# Help! confused about floral wire in cakes!



## amylew (Nov 4, 2014)

So I'm making a wedding cake with sugar paste flowers cascading down a 3 tier cake, I've brought flower wire from a cake shop that is paper coated. I've heard so many things about wether you can or can't put flower wire into cakes! Help!


----------



## chefross (May 5, 2010)

This is not an issue as they are removed before the cake is served.

My pastry Chef always did the sugar paste flowers and secured them with the floral wire.

She kept the already made flowers in a drawer lined with paper towels.

I watched her make a scaffold on which she attached the flowers.

This went on the cake, then she hid the wiring with frosting.

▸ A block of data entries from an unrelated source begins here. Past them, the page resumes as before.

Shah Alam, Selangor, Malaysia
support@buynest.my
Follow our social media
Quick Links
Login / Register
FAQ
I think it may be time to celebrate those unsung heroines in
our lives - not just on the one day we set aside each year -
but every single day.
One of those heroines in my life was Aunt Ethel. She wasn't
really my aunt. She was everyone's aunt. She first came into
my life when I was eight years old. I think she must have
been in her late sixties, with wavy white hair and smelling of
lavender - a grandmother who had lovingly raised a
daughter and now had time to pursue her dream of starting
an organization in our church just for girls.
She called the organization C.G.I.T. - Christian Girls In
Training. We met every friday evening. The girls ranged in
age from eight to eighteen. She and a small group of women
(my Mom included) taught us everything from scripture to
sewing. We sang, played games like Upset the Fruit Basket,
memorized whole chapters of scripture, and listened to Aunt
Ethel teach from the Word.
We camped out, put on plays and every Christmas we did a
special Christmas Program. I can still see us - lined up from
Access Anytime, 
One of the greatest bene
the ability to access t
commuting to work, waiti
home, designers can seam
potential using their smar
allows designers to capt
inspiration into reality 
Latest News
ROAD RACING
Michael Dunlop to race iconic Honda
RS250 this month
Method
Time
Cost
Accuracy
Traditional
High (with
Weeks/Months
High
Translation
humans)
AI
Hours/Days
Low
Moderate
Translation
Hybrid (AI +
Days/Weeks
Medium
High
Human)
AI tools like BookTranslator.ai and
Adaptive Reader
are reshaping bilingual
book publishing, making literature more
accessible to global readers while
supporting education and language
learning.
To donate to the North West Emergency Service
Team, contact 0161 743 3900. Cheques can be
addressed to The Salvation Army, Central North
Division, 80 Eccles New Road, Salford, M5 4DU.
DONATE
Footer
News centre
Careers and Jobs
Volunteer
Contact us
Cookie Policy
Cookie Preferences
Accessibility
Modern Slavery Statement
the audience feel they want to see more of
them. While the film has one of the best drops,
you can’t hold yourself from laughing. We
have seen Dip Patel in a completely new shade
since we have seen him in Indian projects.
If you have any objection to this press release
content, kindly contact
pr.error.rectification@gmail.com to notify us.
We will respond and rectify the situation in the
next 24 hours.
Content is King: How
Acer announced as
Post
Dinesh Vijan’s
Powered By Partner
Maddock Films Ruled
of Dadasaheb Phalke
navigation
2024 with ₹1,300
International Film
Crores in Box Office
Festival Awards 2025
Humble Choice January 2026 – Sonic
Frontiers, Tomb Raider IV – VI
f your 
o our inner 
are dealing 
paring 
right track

When it was time to serve, she simply lifted the scaffolding away, removed the flowers and put them back in the drawer.


----------



## flipflopgirl (Jun 27, 2012)

Chefross said:


> This is not an issue as they are removed before the cake is served.
> 
> My pastry Chef always did the sugar paste flowers and secured them with the floral wire.
> She kept the already made flowers in a drawer lined with paper towels.
> ...


This is a good solution as the wires are not actually being stuck into the cake.
She prolly also layed down a barrier of some sort in order to save the flowers like that.
Smart.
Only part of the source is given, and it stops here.